- Work task -
Pictures aside, copy every record word for word.

(Collected data)

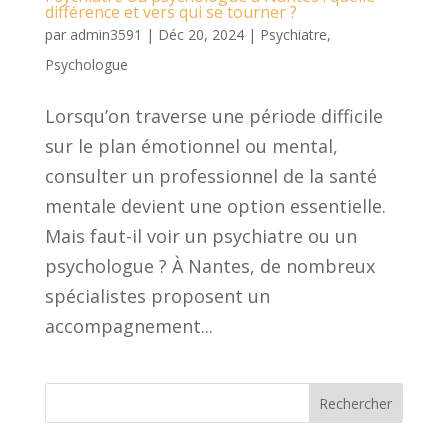
différence et vers qui se tourner ?
par
admin3591
|
Déc 20, 2024
|
Psychiatre
,
Psychologue
Lorsqu’on traverse une période difficile
sur le plan émotionnel ou mental,
consulter un professionnel de la santé
mentale devient une option essentielle.
Mais faut-il voir un psychiatre ou un
psychologue ? À Nantes, de nombreux
spécialistes proposent un
accompagnement...
Rechercher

- Answer box -
différence et vers qui se tourner ?
par
admin3591
|
Déc 20, 2024
|
Psychiatre
,
Psychologue
Lorsqu’on traverse une période difficile
sur le plan émotionnel ou mental,
consulter un professionnel de la santé
mentale devient une option essentielle.
Mais faut-il voir un psychiatre ou un
psychologue ? À Nantes, de nombreux
spécialistes proposent un
accompagnement...
Rechercher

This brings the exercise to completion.